My comments are based on basic principles of parallel generation.
I am not conversant with distributed generation practices, but I have experience with voltage matching on paralleled sources.
When two sources are in parallel a voltage mismatch, or potential difference, will cause a current flow.
However, current does not equate to power.
For power flow to be increased, more energy must be input to the prime mover or, in the case of inverter sources, the phase angle must be advanced.
How can the current be increased without the power flow being increased?
The current developed by the potential difference is reactive current.
If power is constant and reactive current varies, then so must the power factor vary.
If the grid voltage varies, your power factor will vary unless you are able to adjust your voltage to track the grid voltage.
Cranky has put it well:
Cranky said:
But review the utility interconnect agreement to see what they say about power factor.

--------------------
Ohm's law
Not just a good idea;
It's the LAW!
 
Waross

Thanks for your response that is helpful. So if I'm understanding correctly in this application with wind generators if the line voltage is fluctuating and the generator can keep up with matching, then unintended reactive power VARS will flow back and forth between gen and line? Perhaps that what Cranky108's comment was referencing above with the gen's not being able to keep up with line voltage and therefore having lower internal voltage and absorbing a lot of VARS?

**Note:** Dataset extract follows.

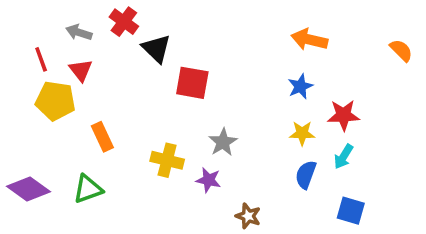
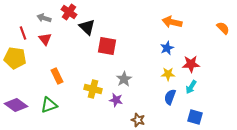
yellow pentagon: (55, 101) -> (15, 58), moved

With a combination of 12MVA of wind gen would these generators most likely be acting in voltage control mode or VAR control mode? How are these control modes impacted by the unintended reactive power flow mentioned above? I'm assuming it would be difficult to control either in that case?

Do wind generators typically have inverters that are used to snyc to line/grid? How does this inverter control impact generator ability to voltage control/regulate?
 
It is difficult to answer your questions without knowing the type of generators used and what controls are available.
Back to basics with examples from conventional generators that I am familiar with.

That characteristics of a conventional generator.
This will be a conventional machine with an exciter and an Automatic Voltage Regulator.

Case #1. Islanded operation.
The power factor depends on the power factor of the load.
Increasing the excitation increases the terminal voltage.

Case #2. Distributed generation.
The voltage is controlled by the grid.
The VARs drawn by non-unity PF loads are supplied by the grid, and may or may not be shared equally amongst the various generators supporting the grid.
Increasing the excitation cannot overcome the grid voltage.* (Example; If a generator capacity is 0.01% of the capacity of the grid, then an increase in excitation that would cause a 10 Volt rise in an islanded machine will cause a voltage rise on the order of 10V x 0.0001 = 0.001 Volts change in grid voltage.)
Raising the excitation or EMF* increases the VARs delivered to the grid. *(Terminal voltage equals EMF minus internal voltage drops. The EMF is generally the open circuit voltage or unloaded voltage of the generator with no change in excitation.)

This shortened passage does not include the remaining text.